━━━━━ INFORMATION GIVEN ━━━━━

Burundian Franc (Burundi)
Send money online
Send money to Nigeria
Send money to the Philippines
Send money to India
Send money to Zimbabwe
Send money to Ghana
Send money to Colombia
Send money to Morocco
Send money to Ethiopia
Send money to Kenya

━━━━━
━━━━━ INFORMATION GIVEN ━━━━━

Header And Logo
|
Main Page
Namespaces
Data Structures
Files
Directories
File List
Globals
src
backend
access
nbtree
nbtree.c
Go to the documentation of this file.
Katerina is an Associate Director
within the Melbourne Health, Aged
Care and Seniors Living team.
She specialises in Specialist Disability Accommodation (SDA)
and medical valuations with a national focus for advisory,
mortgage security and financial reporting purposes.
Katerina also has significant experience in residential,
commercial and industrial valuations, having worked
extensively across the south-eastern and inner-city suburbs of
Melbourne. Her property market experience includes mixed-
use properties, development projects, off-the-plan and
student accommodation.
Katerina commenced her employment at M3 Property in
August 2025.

━━━━━

[WHAT YOU SHOULD DO]:
In the entries above, find the line holding "use properties, development" and the line holding "August 2025."; print both of them and every line between, exactly, and nothing else.

[RESULT OF THIS EXERCISE]:
use properties, development projects, off-the-plan and
student accommodation.
Katerina commenced her employment at M3 Property in
August 2025.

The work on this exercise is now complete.